Goal of the exercise:
Go through the entries below and copy each line containing the word "that".

Records supplied:

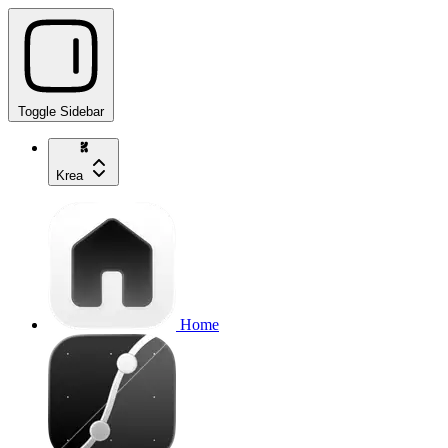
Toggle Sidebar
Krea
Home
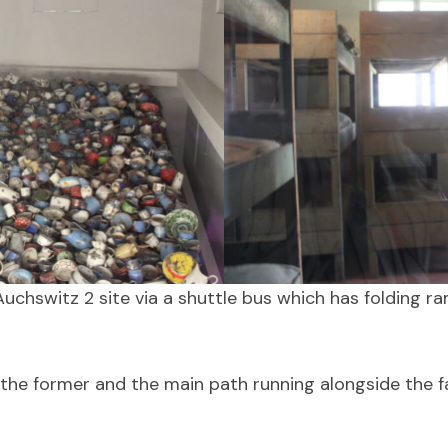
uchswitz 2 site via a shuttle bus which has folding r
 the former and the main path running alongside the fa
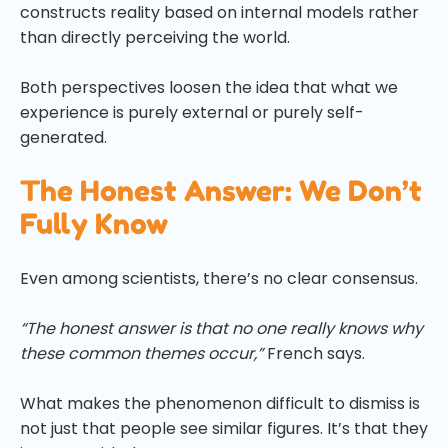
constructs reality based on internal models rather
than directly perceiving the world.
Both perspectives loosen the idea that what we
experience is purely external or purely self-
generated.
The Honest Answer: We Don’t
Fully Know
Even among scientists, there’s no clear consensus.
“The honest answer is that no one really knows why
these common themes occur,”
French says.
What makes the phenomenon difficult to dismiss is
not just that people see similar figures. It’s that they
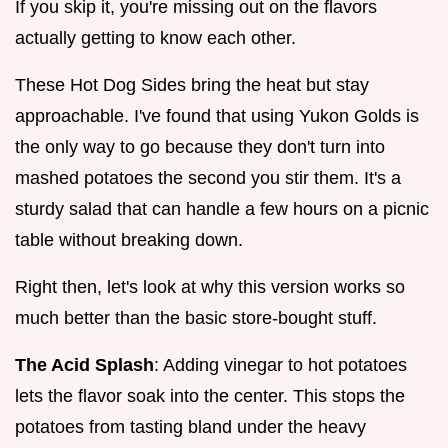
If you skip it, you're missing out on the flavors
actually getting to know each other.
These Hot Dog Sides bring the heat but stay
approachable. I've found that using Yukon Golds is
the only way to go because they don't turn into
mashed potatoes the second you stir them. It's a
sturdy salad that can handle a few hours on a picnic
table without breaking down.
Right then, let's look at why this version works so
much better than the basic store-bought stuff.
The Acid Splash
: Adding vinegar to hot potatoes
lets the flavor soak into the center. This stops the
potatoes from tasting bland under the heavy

---

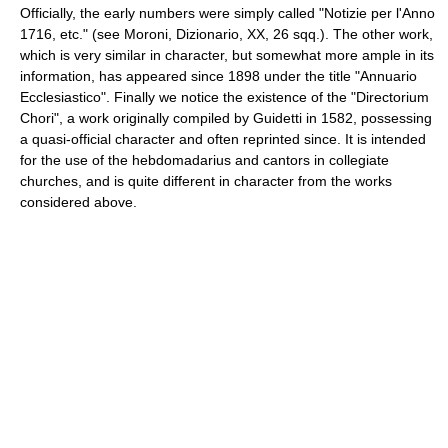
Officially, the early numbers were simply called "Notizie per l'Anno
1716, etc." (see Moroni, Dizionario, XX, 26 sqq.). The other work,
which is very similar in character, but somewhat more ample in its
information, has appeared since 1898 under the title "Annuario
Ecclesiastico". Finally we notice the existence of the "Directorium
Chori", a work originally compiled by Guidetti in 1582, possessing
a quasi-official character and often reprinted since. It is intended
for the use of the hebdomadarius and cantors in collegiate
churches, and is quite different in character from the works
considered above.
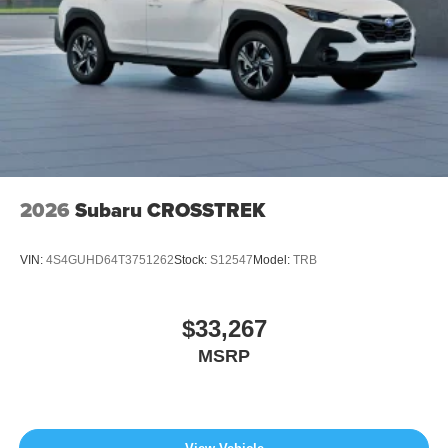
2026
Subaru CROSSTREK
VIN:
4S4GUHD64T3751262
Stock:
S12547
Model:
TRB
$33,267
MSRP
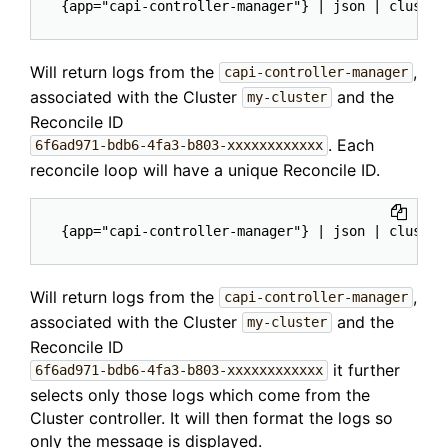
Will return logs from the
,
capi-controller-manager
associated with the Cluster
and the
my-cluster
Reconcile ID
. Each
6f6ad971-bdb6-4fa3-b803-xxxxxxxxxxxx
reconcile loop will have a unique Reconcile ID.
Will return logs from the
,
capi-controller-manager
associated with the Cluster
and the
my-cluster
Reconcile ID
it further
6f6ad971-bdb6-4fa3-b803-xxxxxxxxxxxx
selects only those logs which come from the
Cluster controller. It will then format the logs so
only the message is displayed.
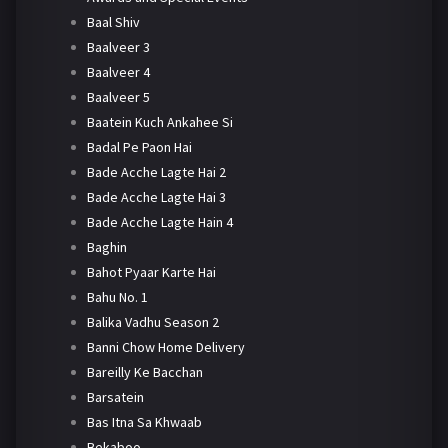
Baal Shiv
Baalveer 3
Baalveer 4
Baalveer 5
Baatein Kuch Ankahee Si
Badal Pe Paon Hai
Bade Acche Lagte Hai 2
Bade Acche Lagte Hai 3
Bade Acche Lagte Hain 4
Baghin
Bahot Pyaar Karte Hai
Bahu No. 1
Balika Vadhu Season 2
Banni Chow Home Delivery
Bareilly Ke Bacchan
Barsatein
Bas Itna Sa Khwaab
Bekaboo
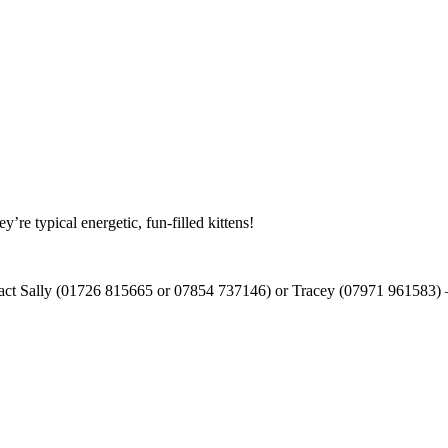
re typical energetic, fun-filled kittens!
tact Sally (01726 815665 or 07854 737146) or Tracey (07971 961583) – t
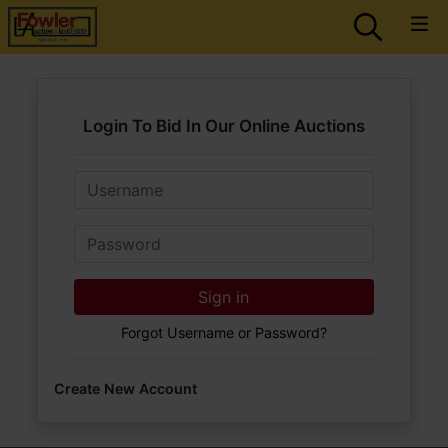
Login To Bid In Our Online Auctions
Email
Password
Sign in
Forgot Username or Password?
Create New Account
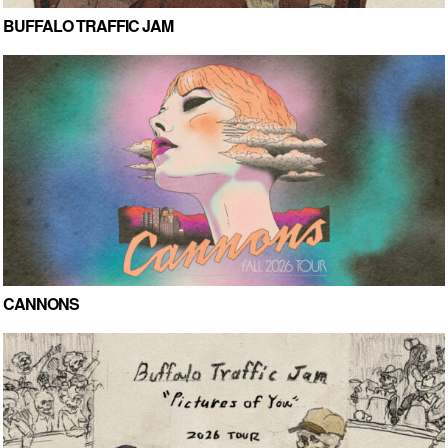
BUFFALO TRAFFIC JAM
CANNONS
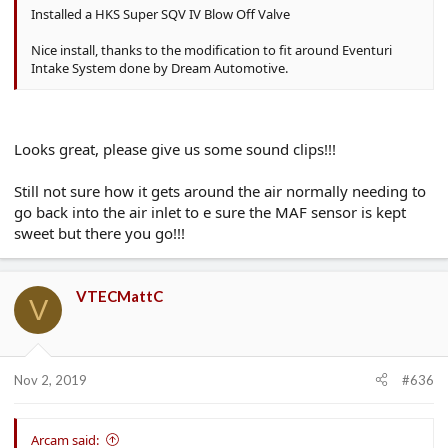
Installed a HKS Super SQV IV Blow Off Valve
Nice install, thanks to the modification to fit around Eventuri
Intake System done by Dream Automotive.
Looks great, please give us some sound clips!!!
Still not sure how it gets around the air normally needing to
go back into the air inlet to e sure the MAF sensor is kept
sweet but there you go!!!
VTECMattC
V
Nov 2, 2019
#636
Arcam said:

Expected answer:
Both perspectives loosen the idea that what we
“The honest answer is that no one really knows why
not just that people see similar figures. It’s that they
approachable. I've found that using Yukon Golds is
sturdy salad that can handle a few hours on a picnic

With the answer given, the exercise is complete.